Núbia Fernamo
Núbia Fernamo is an artist from São Paulo who uses photography. Núbia’s interview happened through emails exchanged in June 2020.
Tell me about why and how you became an artist.
I think everyone starts with drawing when we’re kids. I loved to draw people and thought I would become an illustrator. I remember being six years old and play-pretending to be a tattoo artist with my watercolor pencils, using my classmates’ arms as a canvas. Later I began to be more interested in fashion and, through fashion magazines and the internet, began my interest in photography. So I guess that I was always interested in creating images. The moment I finished high school I went after different courses in fashion, photography, and cinema, got more involved with local independent artists at the artistic occupation called Ouvidor63, and then went after graduation in photography. At university, I realized that just making beautiful pictures was meaningless to me and that I was more interested in contemporary art, artivism, transdisciplinary practices, and from there I started to see myself as an artist.
Your party photography shows a lot of trust between you and the people you photograph. They are not models. How do you build that trust?
This is how I believe portraits have to be. I studied anthropology to understand that. During the last century, we had photographers in a certain position of power in relation to the bodies they were photographing, mostly white men going after certain groups of people to create a narrative that was actually based on their own visions, which became the official narrative about those people. This is the colonial way of creating images. This relation of trust between me and the people I photograph happens because I am not suddenly showing up and taking pictures of people I consider different and leaving when I’m done. I’m part of the scene I’m registering, I’m photographing from the inside.
What are you working on at the moment? What are the concepts behind the art you are making?
I’m working on some different images and ideas that at the end of the day are all part of the same thing. “Hierarchies” started as a project focused on the relation between the church and the state throughout history. It tries to understand better how it affects the present Brazilian social scenario and develop visual representations about it.
The more I developed my studies the more I realized that all my art practice is about investigating unseen systems of control that punctuate contemporary life and about the fact that all relations are political. The way I choose to create images is also a political choice.
What are some of the systems that have caught your attention? How do you begin to process those systems into a final piece?
The thing is that all of our society is built on systems, and they are all part of the same thing, everything has relations, and once you become aware of it there is no turning back. When I first started my art practice with this idea that hierarchies should not exist, that this vertical organization of society is how oppression is legitimized, I had in mind that the etymology – the origin – of the word “hierarchy” came from the church. This was just the first step to understanding historical facts and how they are all based on biopolitics, for example. I started to collect visual representations of those issues I wanted to talk about and reflect on it using juxtaposition and then overlapping images. That is basically my process to get into a final piece, it is all about the relations.

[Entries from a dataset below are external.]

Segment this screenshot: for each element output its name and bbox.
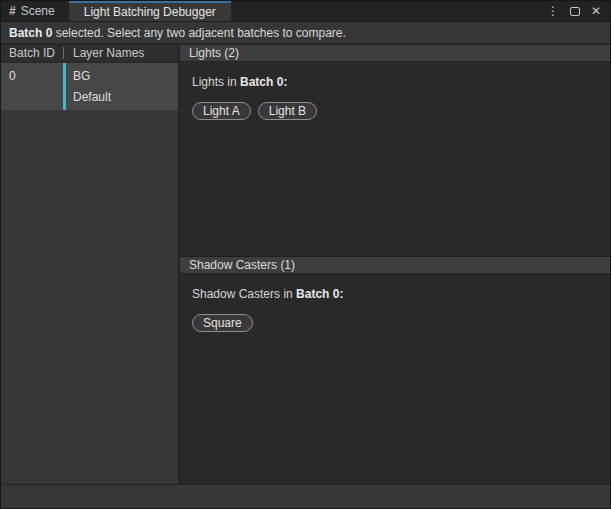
- details-panel: Lights (2) Lights in Batch 0: Light A Li…: [180, 45, 610, 484]
- light-chip[interactable]: Light A: [192, 102, 251, 120]
- column-header-layer-names: Layer Names: [73, 46, 144, 60]
- batch-row-0-selected[interactable]: 0 BG Default: [1, 63, 178, 110]
- lights-section-header: Lights (2): [180, 45, 610, 62]
- layer-name: Default: [73, 90, 111, 104]
- shadow-casters-section-body: Shadow Casters in Batch 0: Square: [180, 274, 610, 345]
- light-chip[interactable]: Light B: [258, 102, 317, 120]
- window-controls: ⋮ ✕: [547, 1, 610, 21]
- column-header-batch-id: Batch ID: [1, 46, 63, 60]
- lights-section-title: Lights (2): [189, 46, 239, 60]
- shadow-caster-chip[interactable]: Square: [192, 314, 253, 332]
- bottom-status-bar: [1, 484, 610, 508]
- info-bar-message: Batch 0 selected. Select any two adjacen…: [9, 26, 346, 40]
- tab-scene-label: Scene: [21, 4, 55, 18]
- info-bar-message-rest: selected. Select any two adjacent batche…: [52, 26, 346, 40]
- shadow-casters-caption-batch: Batch 0:: [296, 287, 343, 301]
- batch-row-layers: BG Default: [66, 63, 111, 110]
- info-bar: Batch 0 selected. Select any two adjacen…: [1, 22, 610, 44]
- kebab-menu-icon[interactable]: ⋮: [547, 4, 559, 18]
- shadow-casters-chip-row: Square: [192, 314, 598, 332]
- lights-caption-batch: Batch 0:: [240, 75, 287, 89]
- shadow-casters-caption: Shadow Casters in Batch 0:: [192, 287, 598, 301]
- batch-list-column-header: Batch ID Layer Names: [1, 45, 178, 63]
- main-area: Batch ID Layer Names 0 BG Default Lights…: [1, 44, 610, 484]
- batch-list-panel: Batch ID Layer Names 0 BG Default: [1, 45, 180, 484]
- lights-caption: Lights in Batch 0:: [192, 75, 598, 89]
- info-bar-selected-batch: Batch 0: [9, 26, 52, 40]
- tab-bar-spacer: [231, 1, 547, 21]
- light-batching-debugger-window: # Scene Light Batching Debugger ⋮ ✕ Batc…: [0, 0, 611, 509]
- scene-grid-icon: #: [9, 4, 16, 18]
- tab-scene[interactable]: # Scene: [1, 1, 69, 21]
- close-icon[interactable]: ✕: [591, 4, 601, 18]
- tab-light-batching-debugger[interactable]: Light Batching Debugger: [69, 1, 231, 21]
- shadow-casters-section-title: Shadow Casters (1): [189, 258, 295, 272]
- shadow-casters-caption-prefix: Shadow Casters in: [192, 287, 296, 301]
- lights-section-body: Lights in Batch 0: Light A Light B: [180, 62, 610, 133]
- lights-caption-prefix: Lights in: [192, 75, 240, 89]
- maximize-icon[interactable]: [570, 7, 580, 16]
- shadow-casters-section-header: Shadow Casters (1): [180, 257, 610, 274]
- tab-bar: # Scene Light Batching Debugger ⋮ ✕: [1, 1, 610, 22]
- shadow-casters-section: Shadow Casters (1) Shadow Casters in Bat…: [180, 257, 610, 484]
- batch-row-id: 0: [1, 63, 63, 110]
- column-divider: [63, 47, 64, 59]
- lights-section: Lights (2) Lights in Batch 0: Light A Li…: [180, 45, 610, 257]
- tab-light-batching-debugger-label: Light Batching Debugger: [84, 5, 216, 19]
- lights-chip-row: Light A Light B: [192, 102, 598, 120]
- layer-name: BG: [73, 69, 111, 83]
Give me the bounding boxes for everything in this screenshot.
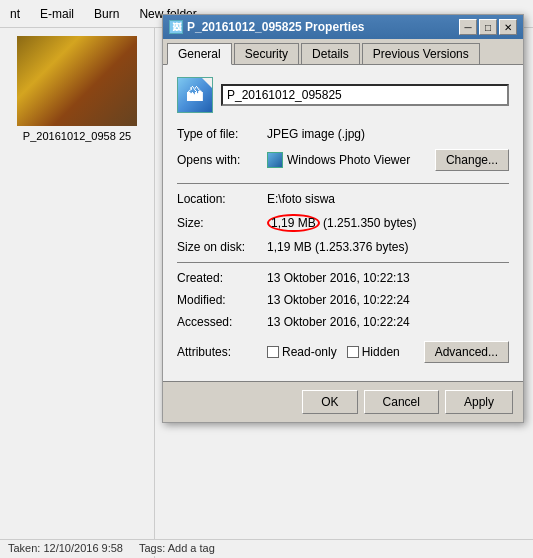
size-label: Size: — [177, 216, 267, 230]
type-label: Type of file: — [177, 127, 267, 141]
dialog-footer: OK Cancel Apply — [163, 381, 523, 422]
attributes-row: Attributes: Read-only Hidden Advanced... — [177, 341, 509, 363]
type-value: JPEG image (.jpg) — [267, 127, 509, 141]
accessed-label: Accessed: — [177, 315, 267, 329]
accessed-value: 13 Oktober 2016, 10:22:24 — [267, 315, 509, 329]
hidden-checkbox-item[interactable]: Hidden — [347, 345, 400, 359]
properties-dialog: 🖼 P_20161012_095825 Properties ─ □ ✕ Gen… — [162, 14, 524, 423]
size-disk-label: Size on disk: — [177, 240, 267, 254]
hidden-checkbox[interactable] — [347, 346, 359, 358]
cancel-button[interactable]: Cancel — [364, 390, 439, 414]
modified-label: Modified: — [177, 293, 267, 307]
size-disk-row: Size on disk: 1,19 MB (1.253.376 bytes) — [177, 240, 509, 254]
size-row: Size: 1,19 MB (1.251.350 bytes) — [177, 214, 509, 232]
status-bar: Taken: 12/10/2016 9:58 Tags: Add a tag — [0, 539, 533, 556]
divider-2 — [177, 262, 509, 263]
size-highlight: 1,19 MB — [267, 214, 320, 232]
ok-button[interactable]: OK — [302, 390, 357, 414]
modified-value: 13 Oktober 2016, 10:22:24 — [267, 293, 509, 307]
tab-content-general: 🏔 Type of file: JPEG image (.jpg) Opens … — [163, 65, 523, 373]
dialog-titlebar: 🖼 P_20161012_095825 Properties ─ □ ✕ — [163, 15, 523, 39]
file-name-input[interactable] — [221, 84, 509, 106]
bg-sidebar: P_20161012_0958 25 — [0, 28, 155, 558]
maximize-button[interactable]: □ — [479, 19, 497, 35]
location-row: Location: E:\foto siswa — [177, 192, 509, 206]
modified-row: Modified: 13 Oktober 2016, 10:22:24 — [177, 293, 509, 307]
file-header: 🏔 — [177, 77, 509, 113]
tab-general[interactable]: General — [167, 43, 232, 65]
bg-toolbar-nt[interactable]: nt — [4, 5, 26, 23]
location-label: Location: — [177, 192, 267, 206]
advanced-button[interactable]: Advanced... — [424, 341, 509, 363]
thumbnail-label: P_20161012_0958 25 — [8, 130, 146, 142]
opens-with-app: Windows Photo Viewer — [287, 153, 410, 167]
opens-with-value: Windows Photo Viewer — [267, 152, 435, 168]
readonly-label: Read-only — [282, 345, 337, 359]
thumbnail-image — [17, 36, 137, 126]
app-icon — [267, 152, 283, 168]
created-value: 13 Oktober 2016, 10:22:13 — [267, 271, 509, 285]
readonly-checkbox-item[interactable]: Read-only — [267, 345, 337, 359]
accessed-row: Accessed: 13 Oktober 2016, 10:22:24 — [177, 315, 509, 329]
location-value: E:\foto siswa — [267, 192, 509, 206]
tabs-container: General Security Details Previous Versio… — [163, 39, 523, 65]
thumbnail-container — [17, 36, 137, 126]
file-type-icon: 🏔 — [177, 77, 213, 113]
type-row: Type of file: JPEG image (.jpg) — [177, 127, 509, 141]
tab-security[interactable]: Security — [234, 43, 299, 64]
readonly-checkbox[interactable] — [267, 346, 279, 358]
created-row: Created: 13 Oktober 2016, 10:22:13 — [177, 271, 509, 285]
attributes-label: Attributes: — [177, 345, 267, 359]
change-button[interactable]: Change... — [435, 149, 509, 171]
opens-with-row: Opens with: Windows Photo Viewer Change.… — [177, 149, 509, 171]
dialog-title-text: P_20161012_095825 Properties — [187, 20, 364, 34]
tab-details[interactable]: Details — [301, 43, 360, 64]
size-value: 1,19 MB (1.251.350 bytes) — [267, 214, 509, 232]
tab-previous-versions[interactable]: Previous Versions — [362, 43, 480, 64]
attributes-values: Read-only Hidden Advanced... — [267, 341, 509, 363]
minimize-button[interactable]: ─ — [459, 19, 477, 35]
size-disk-value: 1,19 MB (1.253.376 bytes) — [267, 240, 509, 254]
hidden-label: Hidden — [362, 345, 400, 359]
bg-toolbar-burn[interactable]: Burn — [88, 5, 125, 23]
close-button[interactable]: ✕ — [499, 19, 517, 35]
created-label: Created: — [177, 271, 267, 285]
bg-toolbar-email[interactable]: E-mail — [34, 5, 80, 23]
size-rest: (1.251.350 bytes) — [320, 216, 417, 230]
status-taken: Taken: 12/10/2016 9:58 — [8, 542, 123, 554]
divider-1 — [177, 183, 509, 184]
dialog-title-icon: 🖼 — [169, 20, 183, 34]
apply-button[interactable]: Apply — [445, 390, 513, 414]
dialog-controls: ─ □ ✕ — [459, 19, 517, 35]
status-tags: Tags: Add a tag — [139, 542, 215, 554]
dialog-title: 🖼 P_20161012_095825 Properties — [169, 20, 364, 34]
opens-with-label: Opens with: — [177, 153, 267, 167]
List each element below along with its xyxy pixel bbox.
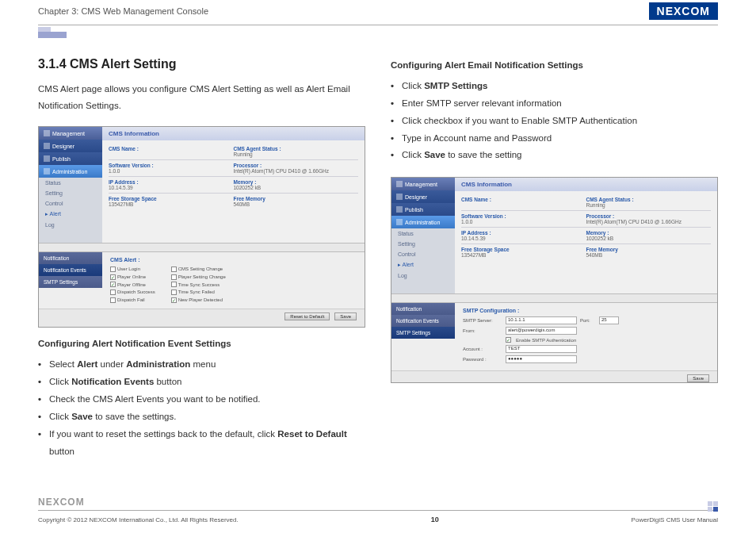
checkbox[interactable]: [171, 290, 177, 295]
brand-logo-text: NEXCOM: [649, 2, 718, 20]
tab-notification-events[interactable]: Notification Events: [391, 315, 455, 327]
footer-brand: NEXCOM: [38, 497, 85, 508]
checkbox[interactable]: [110, 297, 116, 303]
save-button[interactable]: Save: [687, 374, 709, 382]
chapter-title: Chapter 3: CMS Web Management Console: [38, 6, 208, 16]
tab-notification[interactable]: Notification: [391, 303, 455, 315]
tab-notification[interactable]: Notification: [39, 252, 102, 264]
list-item: Type in Account name and Password: [391, 130, 718, 148]
manual-title: PowerDigiS CMS User Manual: [632, 516, 718, 523]
enable-smtp-checkbox[interactable]: [506, 337, 511, 343]
tab-notification-events[interactable]: Notification Events: [39, 264, 102, 276]
smtp-port-input[interactable]: 25: [599, 316, 619, 324]
sidebar-label: Publish: [52, 156, 71, 162]
list-item: If you want to reset the settings back t…: [38, 426, 365, 461]
info-label: CMS Name :: [109, 146, 234, 151]
alert-config-box: CMS Alert : User Login Player Online Pla…: [102, 252, 365, 309]
sidebar-item-designer[interactable]: Designer: [39, 140, 102, 152]
info-label: CMS Agent Status :: [234, 146, 359, 151]
list-item: Click Save to save the setting: [391, 147, 718, 164]
sidebar-label: Management: [52, 131, 85, 136]
sidebar-sub-log[interactable]: Log: [391, 270, 455, 281]
page-header: Chapter 3: CMS Web Management Console NE…: [38, 0, 718, 25]
list-item: Select Alert under Administration menu: [38, 356, 365, 374]
copyright-text: Copyright © 2012 NEXCOM International Co…: [38, 516, 239, 523]
checkbox[interactable]: [171, 266, 177, 272]
checkbox[interactable]: [171, 297, 177, 303]
sidebar-sub-control[interactable]: Control: [39, 198, 102, 209]
smtp-header: SMTP Configuration :: [463, 308, 709, 313]
list-item: Click checkbox if you want to Enable SMT…: [391, 113, 718, 130]
checkbox[interactable]: [110, 266, 116, 272]
checkbox[interactable]: [110, 290, 116, 295]
flag-icon: [396, 181, 403, 187]
accent-bar: [38, 32, 67, 38]
arrow-icon: [396, 206, 403, 213]
page-number: 10: [431, 516, 439, 523]
smtp-password-input[interactable]: ●●●●●: [506, 355, 577, 363]
footer-squares-icon: [708, 501, 718, 512]
smtp-from-input[interactable]: alert@powerdigis.com: [506, 327, 577, 335]
sidebar-sub-control[interactable]: Control: [391, 249, 455, 259]
alert-header: CMS Alert :: [110, 257, 357, 263]
tab-smtp-settings[interactable]: SMTP Settings: [39, 276, 102, 288]
step-list: Click SMTP Settings Enter SMTP server re…: [391, 78, 718, 164]
sidebar-item-management[interactable]: Management: [39, 127, 102, 140]
list-item: Click SMTP Settings: [391, 78, 718, 95]
sidebar-item-publish[interactable]: Publish: [391, 203, 455, 216]
sidebar-label: Administration: [52, 169, 87, 174]
sidebar-item-administration[interactable]: Administration: [39, 165, 102, 178]
screenshot-smtp-settings: Management Designer Publish Administrati…: [391, 177, 718, 383]
gear-icon: [44, 168, 50, 174]
sidebar-sub-log[interactable]: Log: [39, 220, 102, 230]
sidebar-sub-status[interactable]: Status: [391, 228, 455, 239]
ss-main-panel: CMS Information CMS Name :CMS Agent Stat…: [102, 127, 365, 243]
save-button[interactable]: Save: [334, 313, 357, 320]
sidebar-item-administration[interactable]: Administration: [391, 216, 455, 228]
checkbox[interactable]: [171, 274, 177, 280]
pencil-icon: [44, 143, 50, 149]
flag-icon: [44, 130, 50, 136]
sidebar-sub-setting[interactable]: Setting: [39, 188, 102, 198]
smtp-account-input[interactable]: TEST: [506, 345, 577, 353]
checkbox[interactable]: [171, 282, 177, 287]
tab-smtp-settings[interactable]: SMTP Settings: [391, 327, 455, 339]
list-item: Enter SMTP server relevant information: [391, 95, 718, 113]
sidebar-sub-status[interactable]: Status: [39, 178, 102, 188]
left-column: 3.1.4 CMS Alert Setting CMS Alert page a…: [38, 57, 365, 495]
ss-tabs: Notification Notification Events SMTP Se…: [39, 252, 102, 309]
panel-title: CMS Information: [455, 178, 717, 191]
smtp-server-input[interactable]: 10.1.1.1: [506, 316, 577, 324]
screenshot-alert-settings: Management Designer Publish Administrati…: [38, 126, 365, 328]
sidebar-sub-alert[interactable]: ▸ Alert: [39, 209, 102, 220]
smtp-config-box: SMTP Configuration : SMTP Server:10.1.1.…: [455, 303, 717, 370]
sidebar-sub-setting[interactable]: Setting: [391, 239, 455, 249]
subheading: Configuring Alert Email Notification Set…: [391, 60, 718, 70]
arrow-icon: [44, 155, 50, 162]
right-column: Configuring Alert Email Notification Set…: [391, 57, 718, 495]
reset-button[interactable]: Reset to Default: [284, 313, 330, 320]
section-title: 3.1.4 CMS Alert Setting: [38, 57, 365, 71]
panel-title: CMS Information: [102, 127, 365, 140]
gear-icon: [396, 219, 403, 225]
ss-sidebar: Management Designer Publish Administrati…: [39, 127, 102, 243]
brand-logo: NEXCOM: [649, 2, 718, 20]
step-list: Select Alert under Administration menu C…: [38, 356, 365, 460]
sidebar-item-designer[interactable]: Designer: [391, 190, 455, 203]
sidebar-item-management[interactable]: Management: [391, 178, 455, 190]
sidebar-item-publish[interactable]: Publish: [39, 152, 102, 165]
intro-paragraph: CMS Alert page allows you configure CMS …: [38, 81, 365, 113]
list-item: Click Save to save the settings.: [38, 408, 365, 426]
list-item: Click Notification Events button: [38, 374, 365, 391]
sidebar-sub-alert[interactable]: ▸ Alert: [391, 259, 455, 270]
content-area: 3.1.4 CMS Alert Setting CMS Alert page a…: [38, 57, 718, 495]
checkbox[interactable]: [110, 274, 116, 280]
page-footer: NEXCOM Copyright © 2012 NEXCOM Internati…: [38, 510, 718, 523]
sidebar-label: Designer: [52, 144, 74, 149]
pencil-icon: [396, 194, 403, 200]
checkbox[interactable]: [110, 282, 116, 287]
list-item: Check the CMS Alert Events you want to b…: [38, 391, 365, 408]
subheading: Configuring Alert Notification Event Set…: [38, 339, 365, 348]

In the pieces you are talking about you have not been shy about showing genitals. Even now in our modern age lots of people are uncomfortable at the sight of genitals. Did that inform your choice to show them?
Yes, we are more used to the idea of being ashamed of the natural state of our bodies, our visual culture tends to portray the body in one particular way. I know only a few people willing to show their bodies in a way that is not “desirable”. The genital is used to define (or try to define) our identity when we are not even born yet, our families are already expecting a lot of things from us based on our genitals. At the same time, most people born with a vagina face a kind of disconnection with it. By “disconnection” I mean that it is normalized to not have a real education about female genitalia while growing up, and this happens because we have traditions that perpetuate the notion of the female body as something dirty and wrong, having it called impure and sinful. I see that nowadays these ideas about the body and about all kinds of bodies are just starting to be problematized, rethought, and changed. As someone who is proposing to create and deal with images, I consider it crucial to deal with these thoughts on visual expression.
You also mentioned Artivism, and I wonder if you have thoughts on the responsibility of artists to shape the cultural and political landscape? How do you see the relationship between artworks and cultural and political change?
I wouldn’t say “responsibility of artists” but the responsibility of citizens who believe in new ideas for the future, and then use art as a tool or see art as a means. Art is social, so artists will never be taken apart from the time and space they are living in. The narratives will always say something about the society and historical moment, making the artist a boundary-crosser operating in culture. This act itself is political.
What do the next twelve months look like for you and your art practice?
I hope to keep learning, creating, producing, getting in touch and exchanging with as many people as possible. I’m working on some new projects and hope to be busy with them from now on. The future is uncertain, when I’m connected with the present the unknown feels more exciting.